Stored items
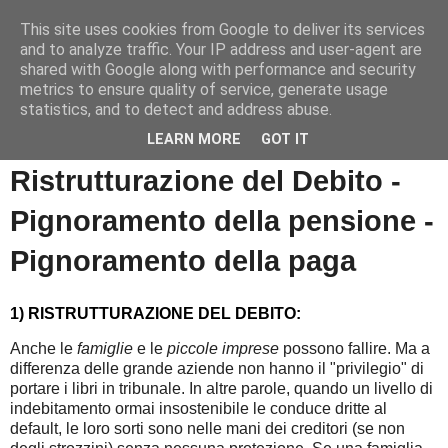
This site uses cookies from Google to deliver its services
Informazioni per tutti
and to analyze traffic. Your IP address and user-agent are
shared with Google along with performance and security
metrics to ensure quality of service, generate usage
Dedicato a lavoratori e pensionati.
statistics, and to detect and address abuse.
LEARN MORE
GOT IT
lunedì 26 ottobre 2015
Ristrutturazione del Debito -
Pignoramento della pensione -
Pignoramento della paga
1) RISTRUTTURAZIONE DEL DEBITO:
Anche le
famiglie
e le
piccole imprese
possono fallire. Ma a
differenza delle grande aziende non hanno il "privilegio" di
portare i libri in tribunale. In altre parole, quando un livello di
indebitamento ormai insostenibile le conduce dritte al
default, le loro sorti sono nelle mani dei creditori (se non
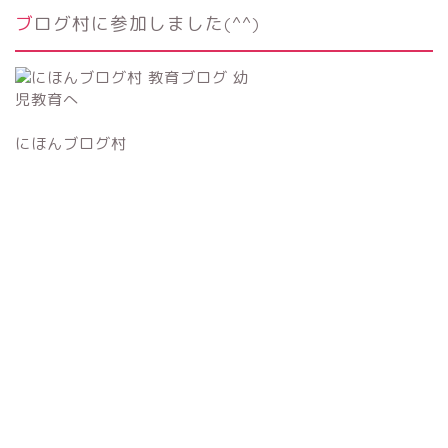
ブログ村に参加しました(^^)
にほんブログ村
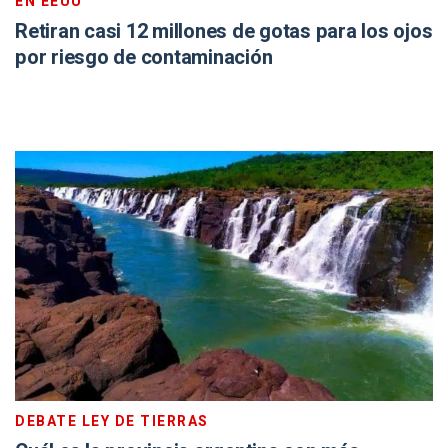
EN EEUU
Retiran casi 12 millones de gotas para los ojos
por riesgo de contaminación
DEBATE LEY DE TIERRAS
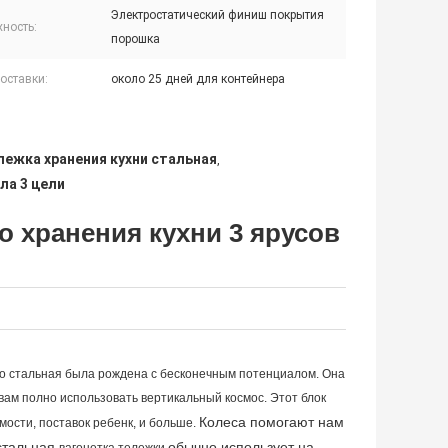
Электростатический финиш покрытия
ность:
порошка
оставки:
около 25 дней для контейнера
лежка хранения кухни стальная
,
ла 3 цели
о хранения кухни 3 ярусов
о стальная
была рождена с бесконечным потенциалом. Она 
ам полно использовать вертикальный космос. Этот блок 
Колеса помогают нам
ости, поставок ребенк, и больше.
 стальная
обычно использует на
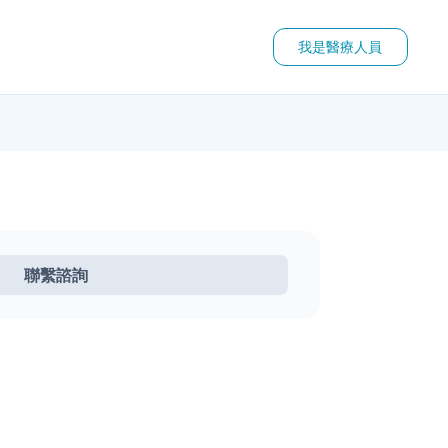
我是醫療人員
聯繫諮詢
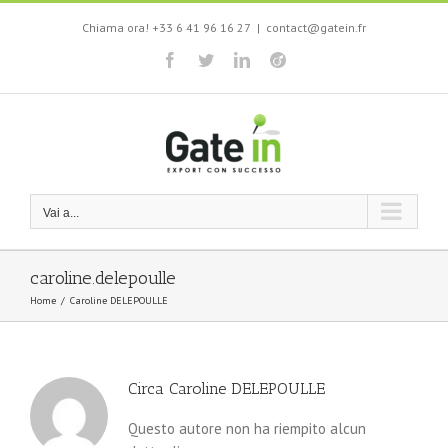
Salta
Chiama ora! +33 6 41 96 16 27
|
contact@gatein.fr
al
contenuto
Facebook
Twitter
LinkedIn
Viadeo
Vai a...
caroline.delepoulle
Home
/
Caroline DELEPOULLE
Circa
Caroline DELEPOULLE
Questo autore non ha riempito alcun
--
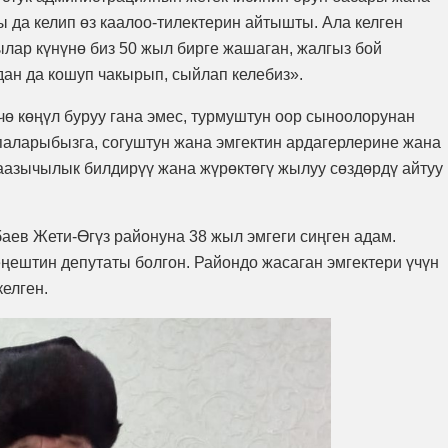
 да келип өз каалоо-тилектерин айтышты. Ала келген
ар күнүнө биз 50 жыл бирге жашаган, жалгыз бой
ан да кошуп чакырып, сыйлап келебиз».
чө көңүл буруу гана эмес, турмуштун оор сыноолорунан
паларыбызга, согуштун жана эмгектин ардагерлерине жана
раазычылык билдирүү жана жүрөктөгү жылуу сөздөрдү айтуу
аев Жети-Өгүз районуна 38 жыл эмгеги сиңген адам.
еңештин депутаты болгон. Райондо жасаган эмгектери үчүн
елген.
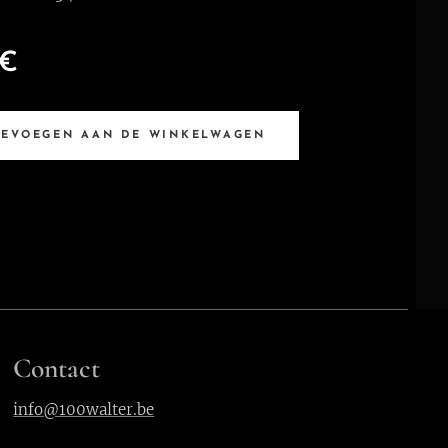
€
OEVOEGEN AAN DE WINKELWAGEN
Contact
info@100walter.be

What to work on
Each line above starting at the one holding "аев Жети-Өгүз районуна" and ending at the one holding "info@100walter.be" should be set down exactly as it stands, both ends included, with no pictures.

Written answer
аев Жети-Өгүз районуна 38 жыл эмгеги сиңген адам.
еңештин депутаты болгон. Райондо жасаган эмгектери үчүн
елген.
€
OEVOEGEN AAN DE WINKELWAGEN
Contact
info@100walter.be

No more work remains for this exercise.